Data for processing:
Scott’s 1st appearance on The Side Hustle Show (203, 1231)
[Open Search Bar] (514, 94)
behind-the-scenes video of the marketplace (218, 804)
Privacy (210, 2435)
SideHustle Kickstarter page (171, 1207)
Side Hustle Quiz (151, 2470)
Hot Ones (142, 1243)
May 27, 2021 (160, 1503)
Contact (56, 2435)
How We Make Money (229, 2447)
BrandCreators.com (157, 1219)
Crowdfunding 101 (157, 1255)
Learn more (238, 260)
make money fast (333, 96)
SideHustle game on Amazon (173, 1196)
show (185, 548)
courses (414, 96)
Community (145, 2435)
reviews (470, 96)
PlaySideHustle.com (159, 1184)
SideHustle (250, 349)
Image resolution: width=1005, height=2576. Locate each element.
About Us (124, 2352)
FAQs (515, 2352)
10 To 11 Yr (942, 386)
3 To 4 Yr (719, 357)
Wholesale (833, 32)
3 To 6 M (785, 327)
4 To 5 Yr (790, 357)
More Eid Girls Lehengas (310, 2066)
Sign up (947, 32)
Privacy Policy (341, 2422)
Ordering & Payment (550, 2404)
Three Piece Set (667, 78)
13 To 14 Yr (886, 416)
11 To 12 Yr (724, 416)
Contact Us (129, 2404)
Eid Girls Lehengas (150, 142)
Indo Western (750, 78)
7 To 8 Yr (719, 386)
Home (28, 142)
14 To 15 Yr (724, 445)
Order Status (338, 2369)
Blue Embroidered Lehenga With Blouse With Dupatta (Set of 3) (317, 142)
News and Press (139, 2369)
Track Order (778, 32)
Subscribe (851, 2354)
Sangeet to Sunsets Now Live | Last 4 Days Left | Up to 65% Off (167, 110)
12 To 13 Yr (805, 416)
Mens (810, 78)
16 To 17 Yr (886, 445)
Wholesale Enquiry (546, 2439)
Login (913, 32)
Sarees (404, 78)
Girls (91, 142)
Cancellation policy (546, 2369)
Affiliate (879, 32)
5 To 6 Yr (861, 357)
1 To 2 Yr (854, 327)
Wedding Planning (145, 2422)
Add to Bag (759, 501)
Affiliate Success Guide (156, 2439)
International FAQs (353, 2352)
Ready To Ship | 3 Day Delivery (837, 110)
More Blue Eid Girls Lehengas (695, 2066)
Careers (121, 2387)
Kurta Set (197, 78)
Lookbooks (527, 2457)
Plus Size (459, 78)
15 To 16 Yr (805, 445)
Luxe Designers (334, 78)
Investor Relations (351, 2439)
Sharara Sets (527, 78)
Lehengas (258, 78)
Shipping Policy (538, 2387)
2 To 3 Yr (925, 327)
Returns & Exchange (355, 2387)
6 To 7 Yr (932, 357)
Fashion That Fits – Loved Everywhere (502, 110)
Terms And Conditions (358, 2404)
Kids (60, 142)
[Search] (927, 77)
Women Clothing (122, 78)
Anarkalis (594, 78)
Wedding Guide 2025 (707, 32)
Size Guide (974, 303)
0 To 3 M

Instructions to follow: All of the material must be written out again without any change.

Answer to the exercise:
Scott’s 1st appearance on The Side Hustle Show (203, 1231)
[Open Search Bar] (514, 94)
behind-the-scenes video of the marketplace (218, 804)
Privacy (210, 2435)
SideHustle Kickstarter page (171, 1207)
Side Hustle Quiz (151, 2470)
Hot Ones (142, 1243)
May 27, 2021 (160, 1503)
Contact (56, 2435)
How We Make Money (229, 2447)
BrandCreators.com (157, 1219)
Crowdfunding 101 (157, 1255)
Learn more (238, 260)
make money fast (333, 96)
SideHustle game on Amazon (173, 1196)
show (185, 548)
courses (414, 96)
Community (145, 2435)
reviews (470, 96)
PlaySideHustle.com (159, 1184)
SideHustle (250, 349)
Image resolution: width=1005, height=2576. Locate each element.
About Us (124, 2352)
FAQs (515, 2352)
10 To 11 Yr (942, 386)
3 To 4 Yr (719, 357)
Wholesale (833, 32)
3 To 6 M (785, 327)
4 To 5 Yr (790, 357)
More Eid Girls Lehengas (310, 2066)
Sign up (947, 32)
Privacy Policy (341, 2422)
Ordering & Payment (550, 2404)
Three Piece Set (667, 78)
13 To 14 Yr (886, 416)
11 To 12 Yr (724, 416)
Contact Us (129, 2404)
Eid Girls Lehengas (150, 142)
Indo Western (750, 78)
7 To 8 Yr (719, 386)
Home (28, 142)
14 To 15 Yr (724, 445)
Order Status (338, 2369)
Blue Embroidered Lehenga With Blouse With Dupatta (Set of 3) (317, 142)
News and Press (139, 2369)
Track Order (778, 32)
Subscribe (851, 2354)
Sangeet to Sunsets Now Live | Last 4 Days Left | Up to 65% Off (167, 110)
12 To 13 Yr (805, 416)
Mens (810, 78)
16 To 17 Yr (886, 445)
Wholesale Enquiry (546, 2439)
Login (913, 32)
Sarees (404, 78)
Girls (91, 142)
Cancellation policy (546, 2369)
Affiliate (879, 32)
5 To 6 Yr (861, 357)
1 To 2 Yr (854, 327)
Wedding Planning (145, 2422)
Add to Bag (759, 501)
Affiliate Success Guide (156, 2439)
International FAQs (353, 2352)
Ready To Ship | 3 Day Delivery (837, 110)
More Blue Eid Girls Lehengas (695, 2066)
Careers (121, 2387)
Kurta Set (197, 78)
Lookbooks (527, 2457)
Plus Size (459, 78)
15 To 16 Yr (805, 445)
Luxe Designers (334, 78)
Investor Relations (351, 2439)
Sharara Sets (527, 78)
Lehengas (258, 78)
Shipping Policy (538, 2387)
2 To 3 Yr (925, 327)
Returns & Exchange (355, 2387)
6 To 7 Yr (932, 357)
Fashion That Fits – Loved Everywhere (502, 110)
Terms And Conditions (358, 2404)
Kids (60, 142)
[Search] (927, 77)
Women Clothing (122, 78)
Anarkalis (594, 78)
Wedding Guide 2025 (707, 32)
Size Guide (974, 303)
0 To 3 M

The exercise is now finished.